Серебряная свадьба
Шрифт:
— Ты так и не сказала мне — почему. Откуда такая ненависть?
— Это не ненависть, это решимость. Откуда? Наверное, из-за того, что у тебя слишком холодный взгляд, Фрэнк. Я долго не замечала.
Вернулась Рената. Они встали, пора было уходить.
— Ты ведь будешь приезжать на совещания… И вообще? — спросил Фрэнк.
— Не на все. Я думаю, если мы хотим, чтобы проект расширения на севере удался, нельзя создавать впечатление, будто мы чуть что мчимся в Лондон. Самые важные решения должны приниматься на месте. Иначе там подумают, что мы всего лишь захолустный филиал, и не станут воспринимать нас всерьез.
Конечно, она была права, права, как всегда.
Он проводил ее до такси и придержал дверь.

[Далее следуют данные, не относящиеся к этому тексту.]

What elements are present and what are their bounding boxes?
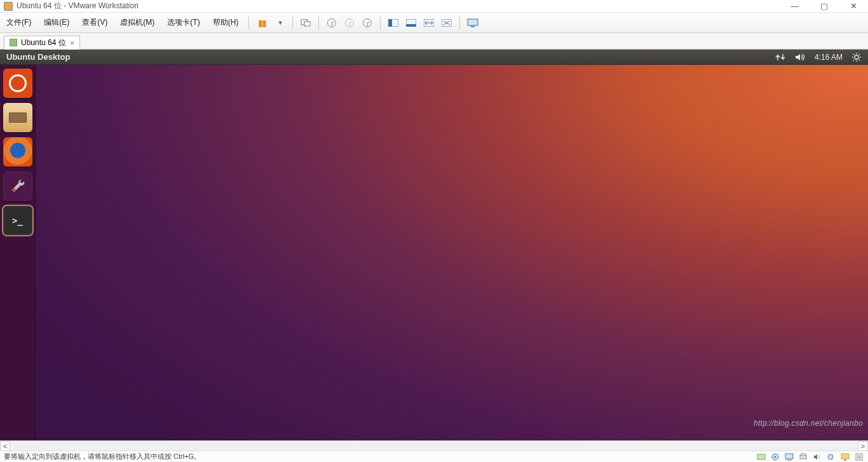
- vm-tab-label: Ubuntu 64 位: [21, 37, 66, 48]
- svg-point-19: [12, 189, 15, 192]
- svg-point-27: [828, 454, 833, 459]
- ubuntu-topbar-title: Ubuntu Desktop: [6, 52, 70, 62]
- snapshot-revert-button[interactable]: [342, 16, 356, 30]
- status-hint: 要将输入定向到该虚拟机，请将鼠标指针移入其中或按 Ctrl+G。: [4, 452, 201, 461]
- window-icon: [406, 19, 416, 27]
- view-unity-button[interactable]: [386, 16, 400, 30]
- vm-tabstrip: Ubuntu 64 位 ×: [0, 33, 868, 50]
- device-harddisk-icon[interactable]: [756, 452, 766, 461]
- ubuntu-topbar: Ubuntu Desktop 4:16 AM: [0, 50, 868, 65]
- device-cdrom-icon[interactable]: [770, 452, 780, 461]
- svg-line-18: [859, 54, 860, 55]
- window-maximize-button[interactable]: ▢: [810, 0, 839, 13]
- vm-tab-ubuntu[interactable]: Ubuntu 64 位 ×: [4, 36, 80, 50]
- svg-line-17: [853, 59, 855, 60]
- toolbar-separator: [459, 16, 460, 30]
- window-title: Ubuntu 64 位 - VMware Workstation: [17, 1, 139, 11]
- toolbar-separator: [318, 16, 319, 30]
- sound-indicator[interactable]: [794, 53, 806, 62]
- launcher-dash[interactable]: [3, 69, 32, 98]
- view-stretch-button[interactable]: [422, 16, 436, 30]
- menu-view[interactable]: 查看(V): [76, 15, 114, 31]
- launcher-terminal[interactable]: [3, 206, 32, 235]
- snapshot-manage-button[interactable]: [360, 16, 374, 30]
- svg-rect-8: [468, 19, 478, 25]
- vm-display[interactable]: Ubuntu Desktop 4:16 AM http://blog.csdn.…: [0, 50, 868, 440]
- snapshot-take-button[interactable]: [325, 16, 339, 30]
- svg-rect-5: [406, 24, 416, 27]
- unity-launcher: [0, 65, 36, 440]
- host-horizontal-scrollbar[interactable]: < >: [0, 440, 868, 451]
- window-close-button[interactable]: ✕: [839, 0, 868, 13]
- svg-rect-20: [757, 454, 765, 459]
- menu-bar: 文件(F) 编辑(E) 查看(V) 虚拟机(M) 选项卡(T) 帮助(H) ▮▮…: [0, 13, 868, 33]
- device-usb-icon[interactable]: [826, 452, 836, 461]
- svg-rect-9: [471, 26, 475, 27]
- svg-rect-3: [388, 19, 392, 27]
- menu-edit[interactable]: 编辑(E): [37, 15, 76, 31]
- device-printer-icon[interactable]: [798, 452, 808, 461]
- launcher-settings[interactable]: [3, 172, 32, 201]
- network-indicator[interactable]: [775, 53, 785, 62]
- device-display-icon[interactable]: [840, 452, 850, 461]
- hscroll-right-button[interactable]: >: [858, 441, 868, 451]
- device-sound-icon[interactable]: [812, 452, 822, 461]
- network-updown-icon: [775, 53, 785, 62]
- vm-tab-icon: [10, 39, 17, 46]
- svg-line-16: [859, 59, 860, 60]
- toolbar-separator: [292, 16, 293, 30]
- clock-fwd-icon: [363, 18, 372, 27]
- menu-tabs[interactable]: 选项卡(T): [161, 15, 206, 31]
- toolbar-separator: [380, 16, 381, 30]
- devices-icon: [301, 18, 311, 27]
- expand-icon: [424, 19, 434, 27]
- window-minimize-button[interactable]: —: [780, 0, 810, 13]
- window-titlebar: Ubuntu 64 位 - VMware Workstation — ▢ ✕: [0, 0, 868, 13]
- launcher-files[interactable]: [3, 103, 32, 132]
- svg-rect-1: [304, 22, 310, 26]
- power-menu-dropdown[interactable]: ▼: [273, 16, 287, 30]
- gear-icon: [851, 52, 862, 62]
- ubuntu-desktop-wallpaper[interactable]: [36, 65, 868, 440]
- svg-line-15: [853, 54, 855, 55]
- pause-vm-button[interactable]: ▮▮: [255, 16, 269, 30]
- menu-file[interactable]: 文件(F): [0, 15, 37, 31]
- send-ctrl-alt-del-button[interactable]: [299, 16, 313, 30]
- vm-tab-close-button[interactable]: ×: [70, 39, 75, 47]
- wrench-gear-icon: [9, 177, 27, 195]
- svg-point-10: [855, 55, 858, 59]
- enter-fullscreen-button[interactable]: [466, 16, 480, 30]
- svg-rect-28: [841, 454, 849, 459]
- status-bar: 要将输入定向到该虚拟机，请将鼠标指针移入其中或按 Ctrl+G。: [0, 451, 868, 462]
- device-network-icon[interactable]: [784, 452, 794, 461]
- clock-text: 4:16 AM: [815, 53, 843, 62]
- caret-down-icon: ▼: [278, 20, 283, 26]
- statusbar-options-button[interactable]: [854, 452, 864, 461]
- pause-icon: ▮▮: [258, 18, 266, 28]
- toolbar-separator: [248, 16, 249, 30]
- volume-icon: [794, 53, 806, 62]
- launcher-firefox[interactable]: [3, 137, 32, 166]
- split-pane-icon: [388, 19, 398, 27]
- system-indicator[interactable]: [851, 52, 862, 62]
- vmware-app-icon: [4, 2, 13, 11]
- svg-rect-26: [801, 454, 805, 456]
- hscroll-left-button[interactable]: <: [0, 441, 10, 451]
- menu-vm[interactable]: 虚拟机(M): [114, 15, 161, 31]
- clock-icon: [327, 18, 336, 27]
- clock-indicator[interactable]: 4:16 AM: [815, 53, 843, 62]
- view-autosize-button[interactable]: [440, 16, 454, 30]
- monitor-icon: [467, 18, 478, 27]
- view-console-button[interactable]: [404, 16, 418, 30]
- svg-point-22: [775, 456, 776, 458]
- svg-rect-23: [785, 454, 793, 459]
- menu-help[interactable]: 帮助(H): [207, 15, 245, 31]
- shrink-icon: [442, 19, 452, 27]
- clock-back-icon: [345, 18, 354, 27]
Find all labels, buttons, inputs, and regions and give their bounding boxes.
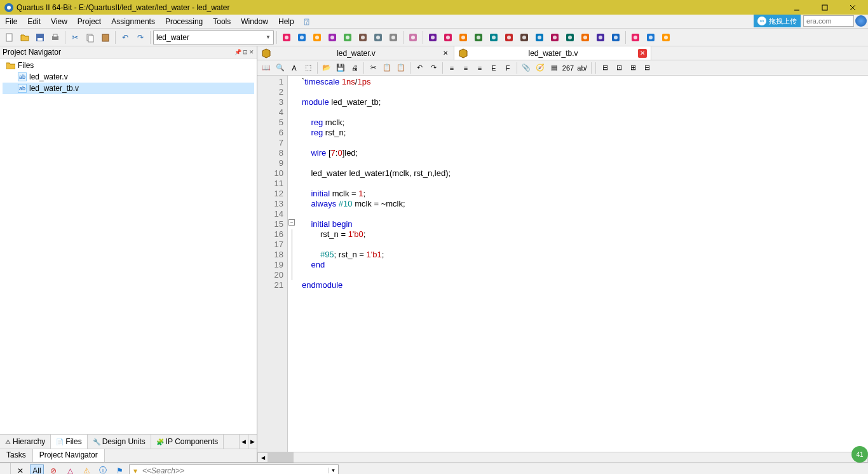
menu-tools[interactable]: Tools bbox=[208, 16, 236, 27]
toolbar-button-9[interactable] bbox=[406, 30, 420, 44]
toolbar-button-4[interactable] bbox=[341, 30, 355, 44]
tree-file[interactable]: abled_water.v bbox=[3, 71, 254, 83]
toolbar-button-22[interactable] bbox=[593, 30, 607, 44]
code-editor[interactable]: 123456789101112131415161718192021 − `tim… bbox=[257, 76, 868, 452]
toolbar-button-5[interactable] bbox=[356, 30, 370, 44]
editor-tool-7[interactable]: 🖨 bbox=[348, 62, 361, 74]
toolbar-button-12[interactable] bbox=[441, 30, 455, 44]
filter-info-icon[interactable]: ⓘ bbox=[96, 464, 110, 475]
filter-error-icon[interactable]: ⊘ bbox=[46, 464, 60, 475]
editor-tool-10[interactable]: 📋 bbox=[381, 62, 393, 74]
toolbar-button-23[interactable] bbox=[609, 30, 623, 44]
close-tab-icon[interactable]: ✕ bbox=[441, 49, 450, 58]
toolbar-button-25[interactable] bbox=[628, 30, 642, 44]
save-button[interactable] bbox=[33, 30, 47, 44]
toolbar-button-20[interactable] bbox=[563, 30, 577, 44]
search-input[interactable] bbox=[141, 466, 328, 475]
filter-flag-icon[interactable]: ⚑ bbox=[112, 464, 126, 475]
menu-view[interactable]: View bbox=[46, 16, 72, 27]
editor-tool-14[interactable]: ↷ bbox=[427, 62, 440, 74]
filter-all-button[interactable]: All bbox=[30, 464, 44, 475]
cut-button[interactable]: ✂ bbox=[68, 30, 82, 44]
tree-file[interactable]: abled_water_tb.v bbox=[3, 83, 254, 94]
menu-file[interactable]: File bbox=[0, 16, 22, 27]
toolbar-button-18[interactable] bbox=[532, 30, 546, 44]
toolbar-button-14[interactable] bbox=[471, 30, 485, 44]
maximize-button[interactable] bbox=[811, 0, 839, 15]
editor-tool-32[interactable]: ⊟ bbox=[641, 62, 653, 74]
toolbar-button-2[interactable] bbox=[310, 30, 324, 44]
editor-tool-11[interactable]: 📋 bbox=[395, 62, 407, 74]
file-tree[interactable]: Files abled_water.vabled_water_tb.v bbox=[0, 58, 257, 434]
toolbar-button-0[interactable] bbox=[280, 30, 294, 44]
toolbar-button-1[interactable] bbox=[295, 30, 309, 44]
tab-scroll-left[interactable]: ◀ bbox=[239, 435, 248, 449]
editor-tool-13[interactable]: ↶ bbox=[413, 62, 426, 74]
notification-badge[interactable]: 41 bbox=[851, 446, 868, 463]
close-tab-icon[interactable]: ✕ bbox=[638, 49, 647, 58]
editor-tool-5[interactable]: 📂 bbox=[320, 62, 333, 74]
toolbar-button-11[interactable] bbox=[426, 30, 440, 44]
file-tab[interactable]: led_water.v✕ bbox=[257, 46, 454, 60]
pin-icon[interactable]: 📌 bbox=[234, 49, 241, 55]
filter-warning-icon[interactable]: ⚠ bbox=[79, 464, 93, 475]
editor-tool-23[interactable]: 🧭 bbox=[534, 62, 546, 74]
toolbar-button-6[interactable] bbox=[371, 30, 385, 44]
editor-tool-25[interactable]: 267 bbox=[562, 62, 574, 74]
toolbar-button-15[interactable] bbox=[487, 30, 501, 44]
editor-tool-6[interactable]: 💾 bbox=[334, 62, 347, 74]
editor-tool-20[interactable]: F bbox=[501, 62, 514, 74]
filter-critical-icon[interactable]: △ bbox=[63, 464, 77, 475]
menu-assignments[interactable]: Assignments bbox=[106, 16, 160, 27]
code-content[interactable]: `timescale 1ns/1ps module led_water_tb; … bbox=[297, 76, 868, 452]
tab-scroll-right[interactable]: ▶ bbox=[248, 435, 257, 449]
toolbar-button-17[interactable] bbox=[517, 30, 531, 44]
fold-column[interactable]: − bbox=[288, 76, 297, 452]
toolbar-button-13[interactable] bbox=[456, 30, 470, 44]
toolbar-button-21[interactable] bbox=[578, 30, 592, 44]
nav-tab-hierarchy[interactable]: ⚠Hierarchy bbox=[0, 435, 51, 449]
editor-tool-1[interactable]: 🔍 bbox=[274, 62, 287, 74]
panel-close-icon[interactable]: ✕ bbox=[249, 49, 254, 55]
menu-edit[interactable]: Edit bbox=[22, 16, 46, 27]
new-file-button[interactable] bbox=[3, 30, 17, 44]
menu-project[interactable]: Project bbox=[72, 16, 106, 27]
editor-tool-19[interactable]: E bbox=[487, 62, 500, 74]
editor-tool-3[interactable]: ⬚ bbox=[302, 62, 315, 74]
lower-tab-project-navigator[interactable]: Project Navigator bbox=[33, 449, 105, 462]
url-input[interactable] bbox=[803, 15, 854, 27]
toolbar-button-3[interactable] bbox=[325, 30, 339, 44]
menu-window[interactable]: Window bbox=[236, 16, 273, 27]
project-select[interactable]: led_water▼ bbox=[153, 30, 274, 44]
menu-processing[interactable]: Processing bbox=[160, 16, 208, 27]
open-button[interactable] bbox=[18, 30, 32, 44]
nav-tab-files[interactable]: 📄Files bbox=[51, 435, 87, 449]
paste-button[interactable] bbox=[98, 30, 112, 44]
editor-tool-24[interactable]: ▤ bbox=[548, 62, 560, 74]
toolbar-button-19[interactable] bbox=[548, 30, 562, 44]
toolbar-button-16[interactable] bbox=[502, 30, 516, 44]
upload-button[interactable]: ∞拖拽上传 bbox=[754, 15, 801, 27]
editor-tool-29[interactable]: ⊟ bbox=[599, 62, 611, 74]
lower-tab-tasks[interactable]: Tasks bbox=[0, 449, 33, 462]
minimize-button[interactable] bbox=[783, 0, 811, 15]
dock-icon[interactable]: ⊡ bbox=[243, 49, 248, 55]
undo-button[interactable]: ↶ bbox=[118, 30, 132, 44]
msg-close-icon[interactable]: ✕ bbox=[13, 464, 27, 475]
toolbar-button-27[interactable] bbox=[659, 30, 673, 44]
copy-button[interactable] bbox=[83, 30, 97, 44]
print-button[interactable] bbox=[48, 30, 62, 44]
globe-icon[interactable] bbox=[855, 15, 867, 27]
toolbar-button-26[interactable] bbox=[644, 30, 658, 44]
toolbar-button-7[interactable] bbox=[386, 30, 400, 44]
editor-tool-31[interactable]: ⊞ bbox=[627, 62, 639, 74]
editor-tool-30[interactable]: ⊡ bbox=[613, 62, 625, 74]
editor-tool-9[interactable]: ✂ bbox=[367, 62, 379, 74]
nav-tab-design-units[interactable]: 🔧Design Units bbox=[88, 435, 151, 449]
redo-button[interactable]: ↷ bbox=[133, 30, 147, 44]
editor-tool-0[interactable]: 📖 bbox=[260, 62, 273, 74]
editor-tool-17[interactable]: ≡ bbox=[459, 62, 472, 74]
editor-tool-2[interactable]: A bbox=[288, 62, 301, 74]
editor-tool-22[interactable]: 📎 bbox=[520, 62, 532, 74]
help-search-icon[interactable]: ⍰ bbox=[299, 16, 314, 27]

Она
На какой-то миг их взгляды встретились.
— Мы оба победили, — тихо сказала она. — Можно так сказать.
— Или не победил никто, — печально заметил он. — Можно сказать и так.
Когда они с Ренатой шли к своему «роверу», он обнял жену за плечи.
Этот вечер не пройдет для них бесследно. Но их жизнь лишь дала маленькую трещинку. А могла разбиться вдребезги. И это, можно сказать, тоже была победа.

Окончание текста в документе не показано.